Lawrence Summers, head of the White House National Economic Council, again insisted last week that the $862 billion economic stimulus bill has been maligned.
“It is an enormous achievement … that with all the projects across the country — weatherization, medical records, high-speed rail, what have you — that there have been essentially no reports, zero, of corruption, of abuse or of egregious delay,” Summers told the Financial Times.
I wonder whether Summers needs to take Dramamine after spinning that hard. Or perhaps motion sickness medicine would be helpful after a ride on one of America’s nonexistent, stimulus-funded, high-speed trains.
In any event, the reality is that detailed reports of stimulus malfeasance are commonplace. The same day the Financial Times published Summers’ preposterous remarks, the Associated Press reported that state auditors in California found officials in Tulare County had wasted $1 million in stimulus money.
I don’t know where Summers has been, but back here on planet Earth, a million bucks is not “zero.” And this is just one example from a day in the life of the stimulus — the full scope of the problem is much, much worse.
Because Summers brought it up, let’s take a look at weatherization. Congress gave the Department of Energy $5 billion in stimulus funds for weatherization. Come December 2009, DOE had spent $522 million of the funds to weatherize 9,100 homes, according to the Government Accountability Office.

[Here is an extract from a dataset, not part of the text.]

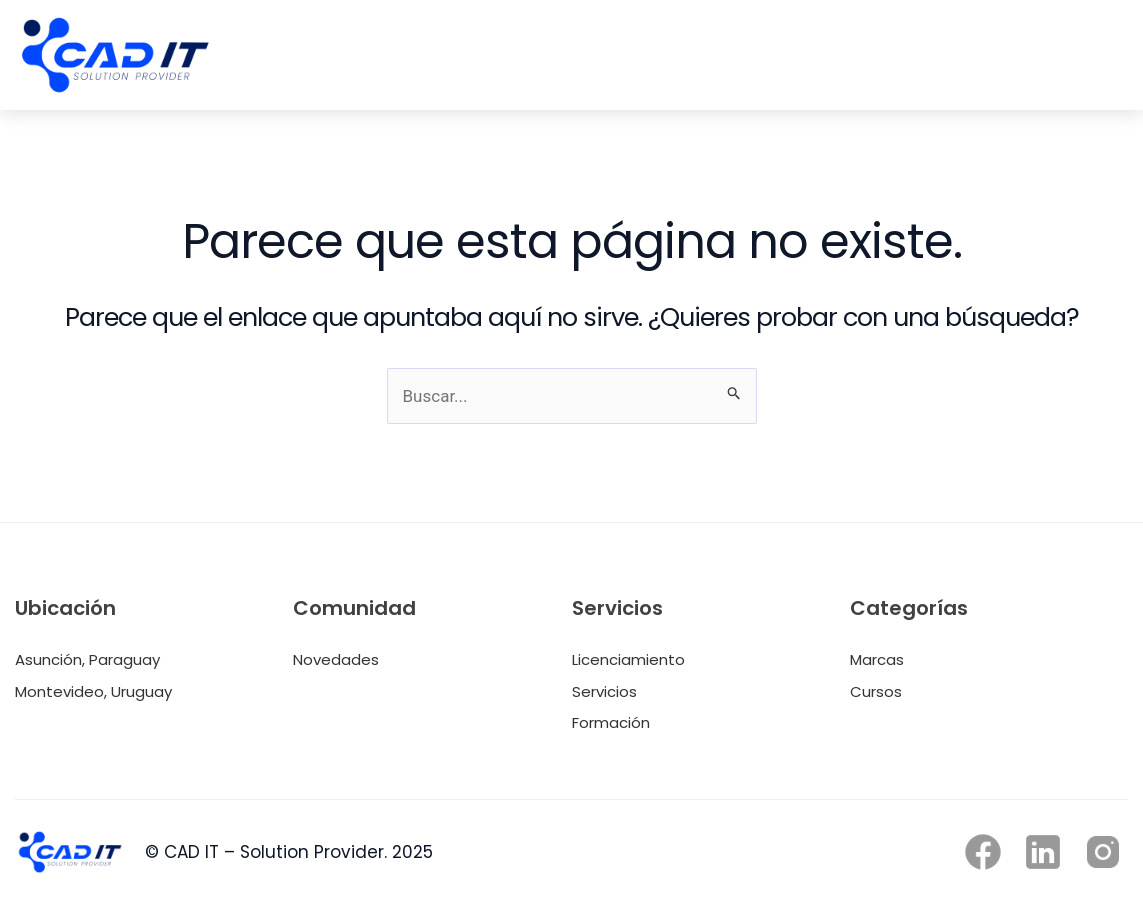 The width and height of the screenshot is (1143, 904). What do you see at coordinates (93, 691) in the screenshot?
I see `Montevideo, Uruguay` at bounding box center [93, 691].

Do the math, and the DOE spent roughly $57,362 per home. Either the federal government is buying platinum weather stripping, or Summers has some explaining to do.

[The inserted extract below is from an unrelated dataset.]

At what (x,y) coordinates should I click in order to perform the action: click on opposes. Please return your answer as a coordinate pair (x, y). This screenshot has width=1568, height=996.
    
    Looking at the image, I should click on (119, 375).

The real explanation for the weatherization fiasco is readily apparent. Almost as an afterthought to the stimulus bill, Democrats tacked on a provision requiring that all construction-related stimulus contracts comply with Davis-Bacon, a Depression-era (i.e., outdated) legislation requiring government contractors to pay a “prevailing wage” comparable to private sector workers.
The Department of Labor was mired in red tape all last year, trying to determine the prevailing wage for weatherization in each of America’s 3,000-plus counties. So very few DOE weatherization projects got off the ground, even as unemployment trend lines started to look like a toboggan ride to Hades.
But the important thing here is that labor unions, which spent nearly $80 million electing Democrats in 2008, got an inordinate slice of the stimulus. That’s because the way Davis-Bacon is administered, it forces contractors to pay higher union wages with no correlation with actual market costs.
For example, under Davis-Bacon, residential electricians in D.C. must be paid a minimum of $16.10 an hour, plus $3.10 an hour in benefits. But in Los Angeles, Davis-Bacon mandates that residential electricians only need to be paid $7.73 an hour, with no benefits. Why the huge discrepancy in costs? Well, just take a guess where the local electricians union is more influential.
All in all, Heritage Foundation expert James Sherk estimates that Davis-Bacon inflates the cost of stimulus-related construction projects by as much as $17 billion. Sherk calculates that without Davis-Bacon, the government could save enough money to hire 163,000 additional construction workers, without increasing the deficit.
Unfortunately, the scandal isn’t that corruption and waste are inevitable when the government hands out billions. No matter what Summers tells you, that much is as certain as death and our ever-increasing taxes.
But Davis-Bacon points to an even more pernicious truth: When government hands out a metric boatload of money, the fraud and waste are often by design.
Mark Hemingway is an editorial staff writer for The Washington Examiner.